### EXERCISE AIM
Without including any picture, repeat the records below exactly.

==================================================

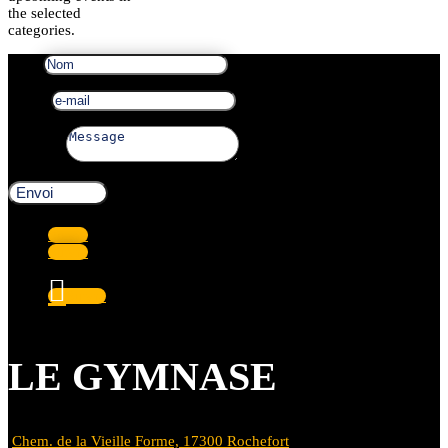
the selected
categories.
Nom
e-mail
Message
Envoi
Suivre
Suivre
Suivre
LE GYMNASE
Chem. de la Vieille Forme, 17300 Rochefort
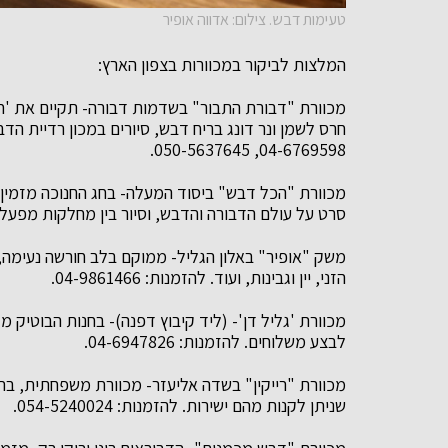
טעימות דבש. צילום: אדווה אופיר
המלצות לביקור במכוורות בצפון הארץ:
מכוורת "דבורת התבור" בשדמות דבורה- תקיים את 'חגי
חרס לשמן ונר דונג בריח דבש, סיורים במכון רדיית הד
04-6769598, 050-5637645.
מכוורת "הכל דבש" ביסוד המעלה- בחג החנוכה מזמין ה
סרט על עולם הדבורה והדבש, וסיור בין מחלקות מפעל הדבש. לה
משק "אופיר" באלון הגליל- ממוקם בלב חורשה נעימה, 
הזני, יין וגבינות, ועוד. להזמנות: 04-9861466.
מכוורת 'גליל דן'- (ליד קיבוץ דפנה)- בחנות הבוטיק מג
לבצע משלוחים. להזמנות: 04-6947826.
מכוורת "רייקין" בשדה אליעזר- מכוורת משפחתית, בת 
שניתן לקנות מהם ישירות. להזמנות: 054-5240024.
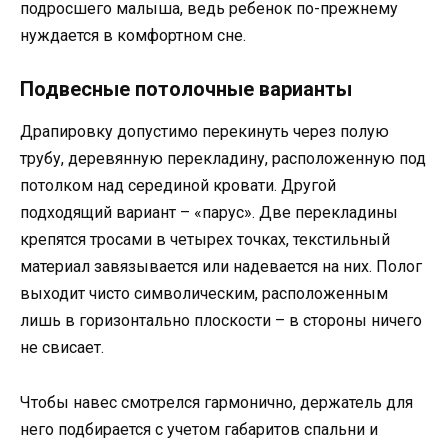
подросшего малыша, ведь ребенок по-прежнему
нуждается в комфортном сне.
Подвесные потолочные варианты
Драпировку допустимо перекинуть через полую
трубу, деревянную перекладину, расположенную под
потолком над серединой кровати. Другой
подходящий вариант – «парус». Две перекладины
крепятся тросами в четырех точках, текстильный
материал завязывается или надевается на них. Полог
выходит чисто символическим, расположенным
лишь в горизонтально плоскости – в стороны ничего
не свисает.
Чтобы навес смотрелся гармонично, держатель для
него подбирается с учетом габаритов спальни и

==================================================

### ANSWER TO THE EXERCISE
the selected
categories.
Nom
e-mail
Message
Envoi
Suivre
Suivre
Suivre
LE GYMNASE
Chem. de la Vieille Forme, 17300 Rochefort
טעימות דבש. צילום: אדווה אופיר
המלצות לביקור במכוורות בצפון הארץ:
מכוורת "דבורת התבור" בשדמות דבורה- תקיים את 'חגי
חרס לשמן ונר דונג בריח דבש, סיורים במכון רדיית הד
04-6769598, 050-5637645.
מכוורת "הכל דבש" ביסוד המעלה- בחג החנוכה מזמין ה
סרט על עולם הדבורה והדבש, וסיור בין מחלקות מפעל הדבש. לה
משק "אופיר" באלון הגליל- ממוקם בלב חורשה נעימה, 
הזני, יין וגבינות, ועוד. להזמנות: 04-9861466.
מכוורת 'גליל דן'- (ליד קיבוץ דפנה)- בחנות הבוטיק מג
לבצע משלוחים. להזמנות: 04-6947826.
מכוורת "רייקין" בשדה אליעזר- מכוורת משפחתית, בת 
שניתן לקנות מהם ישירות. להזמנות: 054-5240024.
подросшего малыша, ведь ребенок по-прежнему
нуждается в комфортном сне.
Подвесные потолочные варианты
Драпировку допустимо перекинуть через полую
трубу, деревянную перекладину, расположенную под
потолком над серединой кровати. Другой
подходящий вариант – «парус». Две перекладины
крепятся тросами в четырех точках, текстильный
материал завязывается или надевается на них. Полог
выходит чисто символическим, расположенным
лишь в горизонтально плоскости – в стороны ничего
не свисает.
Чтобы навес смотрелся гармонично, держатель для
него подбирается с учетом габаритов спальни и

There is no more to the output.